Canada’s Measles ‘Elimination’ Status at Risk as Outbreak Spreads Rapidly

Canada currently has the highest number of measles cases in the Americas.

Geoff Robins/The Canadian Press via AP
A sign outside Southwestern Public Health at St. Thomas, Ontario. Geoff Robins/The Canadian Press via AP

Canada faces the alarming possibility of losing its measles “elimination” status as an outbreak of the disease is spreading across the country. 

The designation, set by the World Health Organization, is in jeopardy if sustained transmission is not stopped by October, a year after the outbreak first began in Canada.

By May 10 of this year, there had already been 2,161 measles cases — 1,888 confirmed, 273 probable — according to the Canadian government’s health website. In all of 2024, Canada recorded a total of 146 cases.

The outbreak in Canada dwarfs the number of cases in America, which has a population eight times that of Canada. So far this year there have been 1,046 confirmed measles cases reported from 31 jurisdictions in the United States, according to the Centers for Disease Control and Prevention. Measles was officially eliminated from the United States in 2000.

Elimination status is defined as the absence of regular, endemic transmission of the virus within a country or specific region. Unlike eradication, which is the global cessation of person-to-person transmission, elimination only pertains to a specific geography. A country risks losing this status if the virus continues to spread for more than a year.

“The risk is substantial,” a public health physician with Public Health Ontario, Sarah Wilson, who has been closely monitoring the outbreak, told the Canadian Broadcasting Corp. “It is a very different situation than what we experienced in the last decade since measles elimination was achieved.”

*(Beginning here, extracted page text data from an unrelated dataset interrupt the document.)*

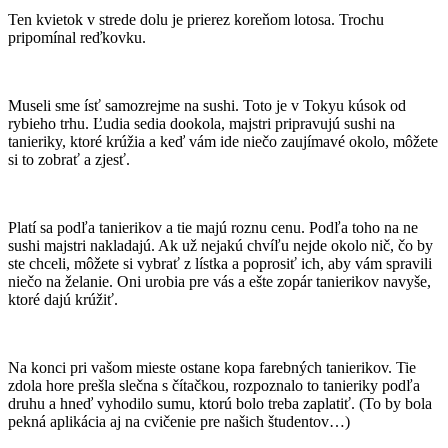
Ten kvietok v strede dolu je prierez koreňom lotosa. Trochu
pripomínal reďkovku.
Museli sme ísť samozrejme na sushi. Toto je v Tokyu kúsok od
rybieho trhu. Ľudia sedia dookola, majstri pripravujú sushi na
tanieriky, ktoré krúžia a keď vám ide niečo zaujímavé okolo, môžete
si to zobrať a zjesť.
Platí sa podľa tanierikov a tie majú roznu cenu. Podľa toho na ne
sushi majstri nakladajú. Ak už nejakú chvíľu nejde okolo nič, čo by
ste chceli, môžete si vybrať z lístka a poprosiť ich, aby vám spravili
niečo na želanie. Oni urobia pre vás a ešte zopár tanierikov navyše,
ktoré dajú krúžiť.
Na konci pri vašom mieste ostane kopa farebných tanierikov. Tie
zdola hore prešla slečna s čítačkou, rozpoznalo to tanieriky podľa
druhu a hneď vyhodilo sumu, ktorú bolo treba zaplatiť. (To by bola
pekná aplikácia aj na cvičenie pre našich študentov…)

Canada currently has the highest number of measles cases in the Americas, according to the Pan American Health Organization. Canada’s vaccination rate declined between 2019 and 2023, to 83 percent from 90 percent, according to the PAHO, leading to speculation that that could be a cause.

Measles is one of the most contagious infectious diseases in the world, more so even than influenza, chickenpox and Covid-19. The high level of transmissibility is the main reason measles outbreaks spread rapidly, particularly in areas with low vaccination rates.

Ontario has reported a surge in measles cases, with the province now seeing more weekly cases than it did in an entire decade after achieving measles elimination. Last week, there were 194 new cases for a total so far this year of 1,654.

The Americas achieved a historic milestone in 2016, becoming the first region to eliminate measles entirely. However, after outbreaks in Venezuela and Brazil, the region lost this status three years later, only to regain it in 2024. Now, with Canada’s outbreak, the region’s status is once again at risk.

Brazil’s efforts to address its outbreak could provide a potential roadmap for Canada. Targeted vaccine campaigns, expanded molecular testing to track the virus, and training rapid response teams were key strategies in ending its outbreak, according to PAHO.